After 3 hours had gone by, they finally allowed me back to see him. They put him on some medicine that must have made him tired because he was passed out. I was happy that he was alive but I knew that I should’ve taken better care of him. His nurse, named Candace, came in and told me that one of the hospital’s psychiatrists wanted to talk to me before he woke up.
I went to the psychiatrist’s office and sat at the desk in front of him. He questioned me about Brendon’s behavior in the past couple weeks and I told him how he had been secluded and how he wouldn’t tell me his feelings. The man, whose name was Dr. Charlie, then asked me about his family and his situation and what it was like for me to save him from killing himself. I told him as much as I knew and explained to him the things he was screaming about how the world was terrible when I saved him. I left out the part about me holding him.
After that, I went back to Brendon’s room and sat in a chair beside his bed. I spent the night sitting in that chair. I didn’t want to leave him. The next morning, he woke up.

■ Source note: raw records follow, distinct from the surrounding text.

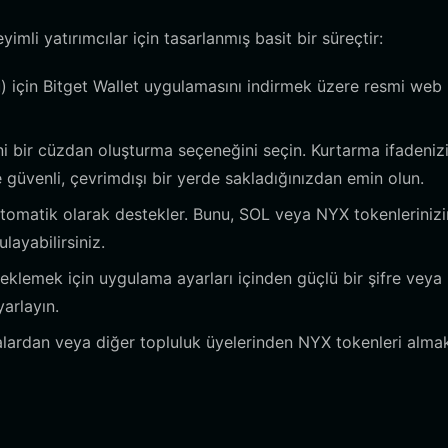
li yatırımcılar için tasarlanmış basit bir süreçtir:
 için Bitget Wallet uygulamasını indirmek üzere resmi web
 bir cüzdan oluşturma seçeneğini seçin. Kurtarma ifadeniz
 güvenli, çevrimdışı bir yerde sakladığınızdan emin olun.
otomatik olarak destekler. Bunu, SOL veya NYX tokenlerinizi
layabilirsiniz.
klemek için uygulama ayarları içinden güçlü bir şifre veya
arlayın.
ardan veya diğer topluluk üyelerinden NYX tokenleri almak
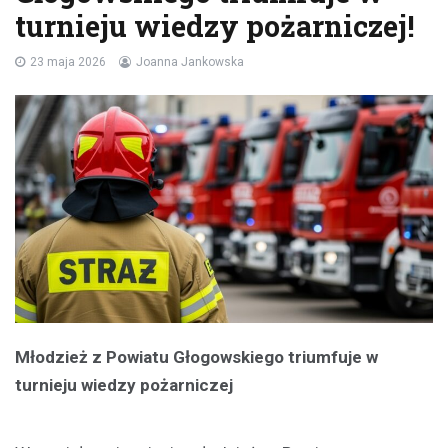
turnieju wiedzy pożarniczej!
23 maja 2026
Joanna Jankowska
Młodzież z Powiatu Głogowskiego triumfuje w
turnieju wiedzy pożarniczej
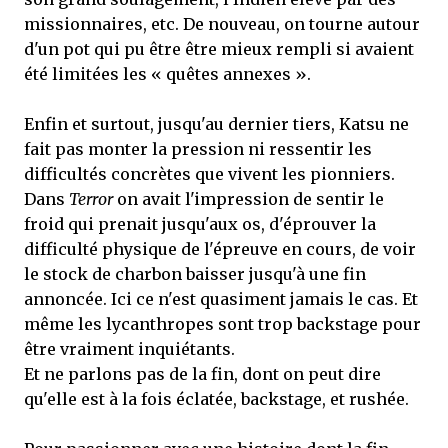
missionnaires, etc. De nouveau, on tourne autour
d'un pot qui pu être être mieux rempli si avaient
été limitées les « quêtes annexes ».
Enfin et surtout, jusqu'au dernier tiers, Katsu ne
fait pas monter la pression ni ressentir les
difficultés concrètes que vivent les pionniers.
Dans
Terror
on avait l'impression de sentir le
froid qui prenait jusqu'aux os, d'éprouver la
difficulté physique de l'épreuve en cours, de voir
le stock de charbon baisser jusqu'à une fin
annoncée. Ici ce n'est quasiment jamais le cas. Et
même les lycanthropes sont trop backstage pour
être vraiment inquiétants.
Et ne parlons pas de la fin, dont on peut dire
qu'elle est à la fois éclatée, backstage, et rushée.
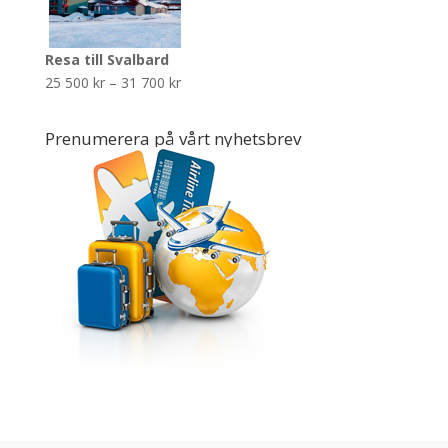
400 kr
Resa till Svalbard
Prisintervall:
25 500
kr
–
31 700
kr
25
500 kr
Prenumerera på vårt nyhetsbrev
till
31
700 kr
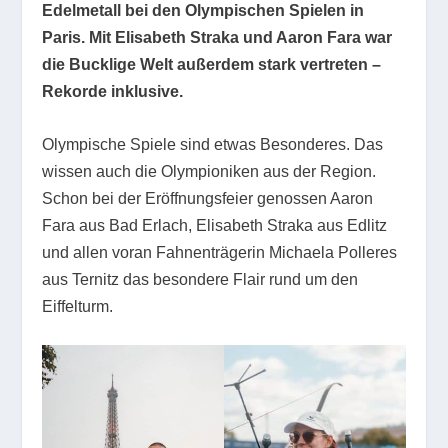
Edelmetall bei den Olympischen Spielen in
Paris. Mit Elisabeth Straka und Aaron Fara war
die Bucklige Welt außerdem stark vertreten –
Rekorde inklusive.
Olympische Spiele sind etwas Besonderes. Das
wissen auch die Olympioniken aus der Region.
Schon bei der Eröffnungsfeier genossen Aaron
Fara aus Bad Erlach, Elisabeth Straka aus Edlitz
und allen voran Fahnenträgerin Michaela Polleres
aus Ternitz das besondere Flair rund um den
Eiffelturm.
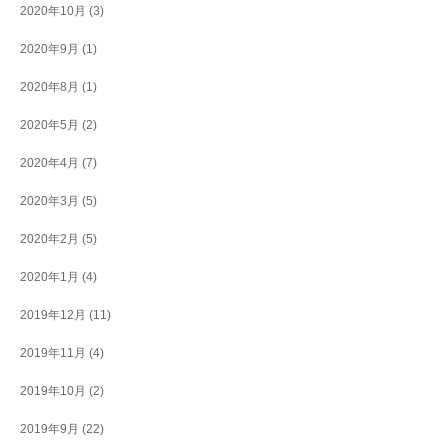
2020年10月
(3)
2020年9月
(1)
2020年8月
(1)
2020年5月
(2)
2020年4月
(7)
2020年3月
(5)
2020年2月
(5)
2020年1月
(4)
2019年12月
(11)
2019年11月
(4)
2019年10月
(2)
2019年9月
(22)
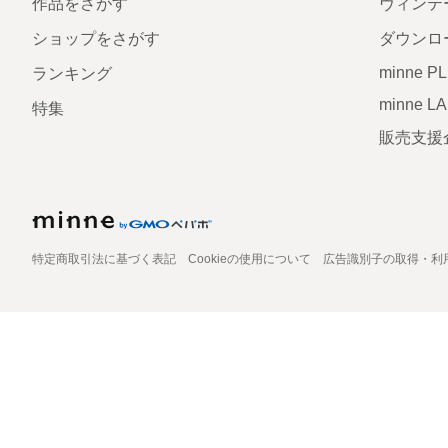
作品をさがす
ヴィンテ
ショップをさがす
ダウンロ
minne P
ランキング
minne L
特集
販売支援
特定商取引法に基づく表記
Cookieの使用について
広告識別子の取得・利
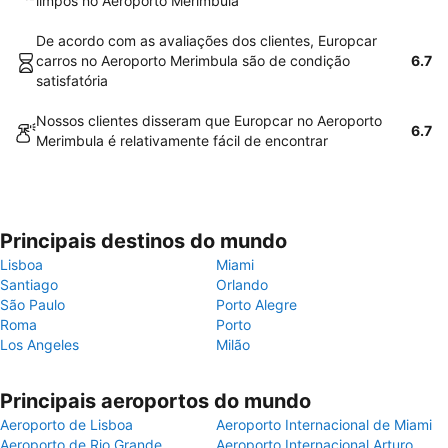
limpos no Aeroporto Merimbula
De acordo com as avaliações dos clientes, Europcar
carros no Aeroporto Merimbula são de condição
6.7
satisfatória
Nossos clientes disseram que Europcar no Aeroporto
6.7
Merimbula é relativamente fácil de encontrar
Principais destinos do mundo
Lisboa
Miami
Santiago
Orlando
São Paulo
Porto Alegre
Roma
Porto
Los Angeles
Milão
Principais aeroportos do mundo
Aeroporto de Lisboa
Aeroporto Internacional de Miami
Aeroporto de Rio Grande
Aeroporto Internacional Arturo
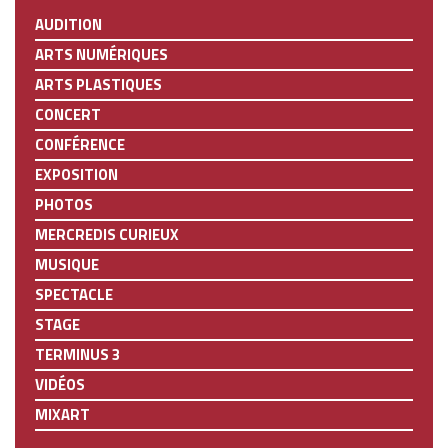
AUDITION
ARTS NUMÉRIQUES
ARTS PLASTIQUES
CONCERT
CONFÉRENCE
EXPOSITION
PHOTOS
MERCREDIS CURIEUX
MUSIQUE
SPECTACLE
STAGE
TERMINUS 3
VIDÉOS
MIXART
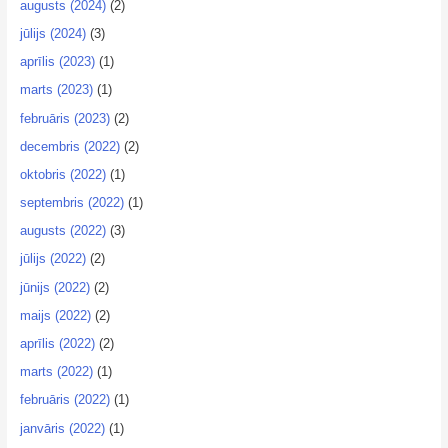
augusts (2024)
(2)
jūlijs (2024)
(3)
aprīlis (2023)
(1)
marts (2023)
(1)
februāris (2023)
(2)
decembris (2022)
(2)
oktobris (2022)
(1)
septembris (2022)
(1)
augusts (2022)
(3)
jūlijs (2022)
(2)
jūnijs (2022)
(2)
maijs (2022)
(2)
aprīlis (2022)
(2)
marts (2022)
(1)
februāris (2022)
(1)
janvāris (2022)
(1)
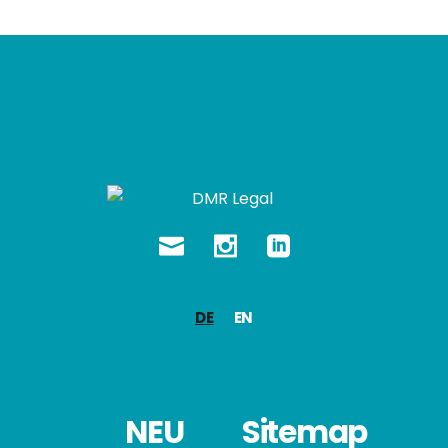
DE
EN
NEU
Sitemap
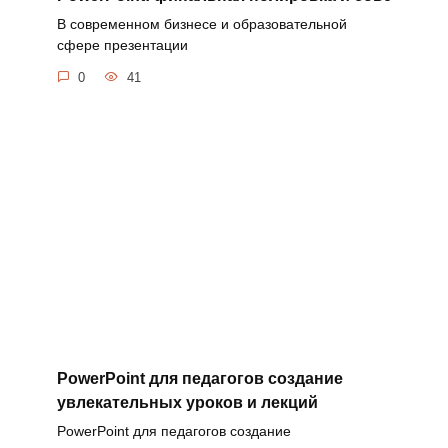
В современном бизнесе и образовательной
сфере презентации
0
41
PowerPoint для педагогов создание
увлекательных уроков и лекций
PowerPoint для педагогов создание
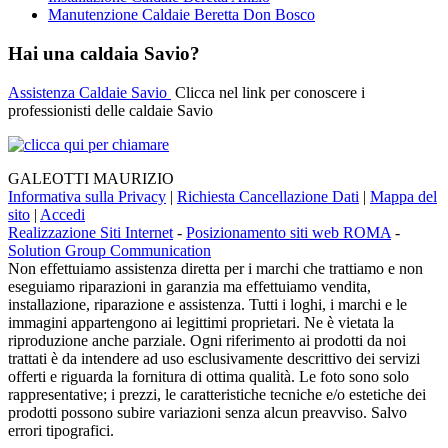
Manutenzione Caldaie Beretta Don Bosco
Hai una caldaia Savio?
Assistenza Caldaie Savio
Clicca nel link per conoscere i
professionisti delle caldaie Savio
GALEOTTI MAURIZIO
Informativa sulla Privacy
|
Richiesta Cancellazione Dati
|
Mappa del
sito
|
Accedi
Realizzazione Siti Internet
-
Posizionamento siti web ROMA
-
Solution Group Communication
Non effettuiamo assistenza diretta per i marchi che trattiamo e non
eseguiamo riparazioni in garanzia ma effettuiamo vendita,
installazione, riparazione e assistenza. Tutti i loghi, i marchi e le
immagini appartengono ai legittimi proprietari. Ne è vietata la
riproduzione anche parziale. Ogni riferimento ai prodotti da noi
trattati è da intendere ad uso esclusivamente descrittivo dei servizi
offerti e riguarda la fornitura di ottima qualità. Le foto sono solo
rappresentative; i prezzi, le caratteristiche tecniche e/o estetiche dei
prodotti possono subire variazioni senza alcun preavviso. Salvo
errori tipografici.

“How are feeling,” I inquired.
“I’m feeling okay.” He answered quietly.
“Really, Brendon, tell me how you feel.”
“Well,” he paused a moment, “I feel terrible that I’m still here. And I feel terrible that I have to confront you about it. There’ve been things going on that I haven’t told you about, Evan. It’s not really my family situation or anything. I’ve been getting bullied online. And for some reason, I couldn’t stop myself from going back on to the website. People,” he paused again, “They made hate pages. They taunted me. It just got to my head. And a couple days ago, I got a call that my mom had passed away in the hospital where she was staying.” Tears started running down his cheeks.
“Oh my God, Brendon. I don’t know what to say. I’m so sorry about your mom. And about those pages. I wish I could’ve helped you.” He reached out his hand and grabbed mine. I stared at him in amazement. He was holding my hand.
“It’s ok. You know now. You can help me now.”